Earlier this week, Syria announced during an international conference in Bonn, Germany, that it would add its name to the historic 2015 Paris climate agreement, in which nearly 200 countries pledged their best efforts to reduce greenhouse gas emissions. This would leave the United States as the only country to have rejected the Paris deal, which Mr. Trump did in a Rose Garden rant on June 1 that was notable, even by Trumpian standards, for its dishonesty.
Our advice to the delegates in Bonn is this: Ignore Mr. Trump, who seems, on this issue anyway, to be beyond persuasion. Honor your pledges. Get on with the talks, which are supposed to build on the Paris agreement by establishing benchmarks to measure how well you’re doing now and to lay the groundwork for even more ambitious targets in 2020. And hope, as we do, that efforts now underway by state and local governments and by private businesses to control emissions and move the United States to a cleaner energy future will make up for Mr. Trump’s indifference.

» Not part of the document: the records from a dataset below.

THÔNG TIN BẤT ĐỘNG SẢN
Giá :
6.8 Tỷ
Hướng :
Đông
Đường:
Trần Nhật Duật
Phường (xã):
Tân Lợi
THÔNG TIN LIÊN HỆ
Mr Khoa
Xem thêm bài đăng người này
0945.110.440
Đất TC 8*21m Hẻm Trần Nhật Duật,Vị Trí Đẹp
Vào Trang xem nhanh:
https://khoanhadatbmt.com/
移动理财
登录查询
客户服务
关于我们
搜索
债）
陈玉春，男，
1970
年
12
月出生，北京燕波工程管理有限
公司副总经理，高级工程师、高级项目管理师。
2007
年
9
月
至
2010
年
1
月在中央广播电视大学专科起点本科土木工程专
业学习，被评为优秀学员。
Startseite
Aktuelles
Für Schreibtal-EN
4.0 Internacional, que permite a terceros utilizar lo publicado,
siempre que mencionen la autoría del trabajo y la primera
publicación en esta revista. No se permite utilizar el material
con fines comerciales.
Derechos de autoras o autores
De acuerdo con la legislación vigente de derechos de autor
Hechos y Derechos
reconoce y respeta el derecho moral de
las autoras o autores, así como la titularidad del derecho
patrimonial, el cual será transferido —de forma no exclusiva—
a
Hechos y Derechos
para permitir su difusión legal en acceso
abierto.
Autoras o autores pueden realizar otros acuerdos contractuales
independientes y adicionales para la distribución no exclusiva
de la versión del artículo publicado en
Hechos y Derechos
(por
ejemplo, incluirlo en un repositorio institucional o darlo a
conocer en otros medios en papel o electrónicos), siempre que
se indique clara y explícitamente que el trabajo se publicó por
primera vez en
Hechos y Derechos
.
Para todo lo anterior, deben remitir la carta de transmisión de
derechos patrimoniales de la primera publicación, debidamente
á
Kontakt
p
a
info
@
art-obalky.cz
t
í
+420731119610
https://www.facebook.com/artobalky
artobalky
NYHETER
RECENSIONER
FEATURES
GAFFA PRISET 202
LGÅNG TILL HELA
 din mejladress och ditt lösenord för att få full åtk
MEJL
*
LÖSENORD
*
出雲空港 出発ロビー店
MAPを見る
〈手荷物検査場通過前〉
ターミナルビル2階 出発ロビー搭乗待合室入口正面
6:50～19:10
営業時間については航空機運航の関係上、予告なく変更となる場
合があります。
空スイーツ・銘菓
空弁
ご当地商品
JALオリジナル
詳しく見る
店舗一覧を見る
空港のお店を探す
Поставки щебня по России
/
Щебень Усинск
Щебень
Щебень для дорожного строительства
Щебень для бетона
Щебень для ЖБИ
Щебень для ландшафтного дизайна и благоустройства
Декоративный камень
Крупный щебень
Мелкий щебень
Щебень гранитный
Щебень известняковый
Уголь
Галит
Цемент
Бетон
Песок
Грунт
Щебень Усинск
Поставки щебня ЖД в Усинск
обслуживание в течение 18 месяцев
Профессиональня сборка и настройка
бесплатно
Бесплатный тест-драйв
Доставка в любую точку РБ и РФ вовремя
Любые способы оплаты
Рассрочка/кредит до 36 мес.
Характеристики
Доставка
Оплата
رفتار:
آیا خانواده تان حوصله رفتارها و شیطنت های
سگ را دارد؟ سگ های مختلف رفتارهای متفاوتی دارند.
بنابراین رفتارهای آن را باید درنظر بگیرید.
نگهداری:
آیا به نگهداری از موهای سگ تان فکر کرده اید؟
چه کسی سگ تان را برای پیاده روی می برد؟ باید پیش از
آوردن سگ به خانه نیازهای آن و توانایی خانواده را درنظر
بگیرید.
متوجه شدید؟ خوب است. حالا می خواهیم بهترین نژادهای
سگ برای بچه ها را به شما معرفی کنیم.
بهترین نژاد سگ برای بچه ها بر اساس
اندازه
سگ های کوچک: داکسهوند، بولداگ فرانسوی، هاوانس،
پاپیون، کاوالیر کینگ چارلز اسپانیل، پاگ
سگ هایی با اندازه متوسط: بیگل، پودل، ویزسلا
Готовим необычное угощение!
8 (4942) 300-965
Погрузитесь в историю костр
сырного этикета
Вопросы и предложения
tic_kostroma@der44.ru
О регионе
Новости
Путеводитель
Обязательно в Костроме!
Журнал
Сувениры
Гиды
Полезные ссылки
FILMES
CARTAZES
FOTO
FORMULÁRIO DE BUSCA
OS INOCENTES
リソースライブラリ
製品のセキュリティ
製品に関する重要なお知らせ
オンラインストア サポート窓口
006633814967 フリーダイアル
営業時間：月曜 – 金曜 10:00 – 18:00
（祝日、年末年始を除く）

That Mr. Trump wants out of Paris is only one measure of that indifference. A better measure is provided by policies that would move exactly in the wrong direction, policies aimed at overturning greenhouse gas regulations on power plants, repealing limits on methane emissions, weakening automobile efficiency standards, enlarging subsidies for coal plants and increasing oil drilling in the Arctic.
Meanwhile, the hacks, industry careerists and global warming deniers he has appointed to run agencies responsible for climate policy are mostly a joke, the latest howler being Kathleen Hartnett White, a former Texas regulator whom Mr. Trump has named to run the White House Council on Environmental Quality. Mrs. White, who, if approved, would coordinate the administration’s environmental policy, has dismissed carbon dioxide as a “harmless trace gas” (but a useful “plant food”) and described as “paganism” the belief that man-made pollutants are warming the atmosphere.
Outlandish though her views are, she’ll fit right in with the see-no-evil likes of Scott Pruitt, the administrator of the Environmental Protection Agency, who has scrubbed references to climate change from the agency’s website and barred its scientists from presenting reports on the subject; Rick Perry, the energy secretary with various oddball schemes to prop up coal plants; and all the others in high office who seem impervious to the real-time evidence of climate change — the wildfires, hurricanes and rising seas — as well as one authoritative study after another, the latest being a congressionally mandated National Climate Assessment that directly contradicts the administration’s view that humans are not responsible.
We’ve been here before. In the George W. Bush administration, government officials doctored scientific reports, Vice President Dick Cheney stacked the top ranks of government with friends of the fossil fuel industry, and the president himself rejected a climate agreement adopted in 1997 in Kyoto, Japan, as “fatally flawed” because, he said, it would damage the economy.
Mr. Bush made many of the same flawed arguments that Mr. Trump is making. He, too, fretted unnecessarily about federal overreach, while greatly underestimating the jobs and economic benefits a clean energy economy could bring. There was, however, one big difference. Amid all of Mr. Bush’s flimflam was a solid beef about the Kyoto agreement, namely, that while it committed the big industrial countries to making legally binding emissions reductions targets, it let developing countries — which then included China and India — off the hook.
That complaint is no longer valid. One of the great achievements of the Paris accord, engineered in large part by President Barack Obama and his secretary of state, John Kerry, is that it ropes in everyone. Everyone, that is, except the one nation whose president bailed out.